O mapeamento também indicou fatores de risco envolvidos nas visitas sintomáticas, mais prevalentes em mulheres, e nas mortes, mais frequentes em crianças e idosos, que possuem sistemas imunes menos fortalecidos. “Estimamos a taxa de mortalidade por chikungunya de 1,3 morte por mil casos confirmados, o que é maior do que outros arbovírus endêmicos em países tropicais, como dengue e complicações pelo vírus Zika. Essas informações podem fornecer informações para saúde pública no Brasil”, observou Souza.

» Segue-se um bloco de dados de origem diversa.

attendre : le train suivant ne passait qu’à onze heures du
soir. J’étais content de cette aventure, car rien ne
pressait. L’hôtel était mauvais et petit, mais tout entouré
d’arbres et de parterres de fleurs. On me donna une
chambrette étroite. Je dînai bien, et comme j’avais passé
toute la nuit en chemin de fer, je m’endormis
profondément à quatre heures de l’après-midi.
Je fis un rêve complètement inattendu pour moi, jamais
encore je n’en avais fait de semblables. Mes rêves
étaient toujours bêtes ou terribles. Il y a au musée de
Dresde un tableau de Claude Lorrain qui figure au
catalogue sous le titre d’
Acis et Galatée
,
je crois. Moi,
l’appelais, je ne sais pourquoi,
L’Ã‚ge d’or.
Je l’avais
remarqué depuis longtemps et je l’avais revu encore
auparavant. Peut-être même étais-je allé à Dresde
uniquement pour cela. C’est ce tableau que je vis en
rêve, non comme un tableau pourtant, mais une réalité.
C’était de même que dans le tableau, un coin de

“A chikungunya afeta desproporcionalmente as mulheres, pois, provavelmente as pessoas se infectam mais em casas. Considerando que uma parte substancial das mulheres fica mais tempo em casa, pode aumentar o risco de exposição. Outro estudo anterior em Bangladesh no sudeste asiático mostra padrão similar e os autores levantam hipóteses semelhantes. Sobre maior morte em crianças e idosos, provavelmente está associada à imunidade nesta população que geralmente pode ser menos efetiva que a população adulta jovem”, considera o virologista.
chikungunya x dengue
Quando o vírus causador da febre chikungunya foi introduzido no Brasil, há quase uma década, especialistas em arboviroses acreditavam que ele repetiria a dinâmica que já havia apresentado em outros países como a Índia, por exemplo: uma ou, no máximo, duas ondas curtas e explosivas, com exposição de grande parte da população, seguidas de um intervalo de anos. Porém, o que se observa são epidemias contínuas e registro de casos nas Américas: segundo o estudo, são mais de 1,2 milhão registrados.
Diferentemente da dengue, cujo vírus causador pode apresentar quatro genótipos distintos e, portanto, provocar quatro eventos de contaminação, o vírus CHIKV não deveria causar reinfecções. Para entender as causas do diferencial padrão americano de disseminação, os pesquisadores estudaram dados de sequenciamento genômico, de distribuição de vetores e informações epidemiológicas de casos confirmados.
O estudo, que contornou com apoio da Fundação de Amparo à Pesquisa do Estado de São Paulo (FAPESP) por meio de três projetos, foi acompanhado por 26 investigadores da University of Texas Medical Branch (EUA), do Laboratório de Saúde Pública do Ceará, do Ministério da Saúde, da Universidade de Campinas, da Universidade de São Paulo, da Universidade Federal de Rondônia e do Imperial College London (Reino Unido).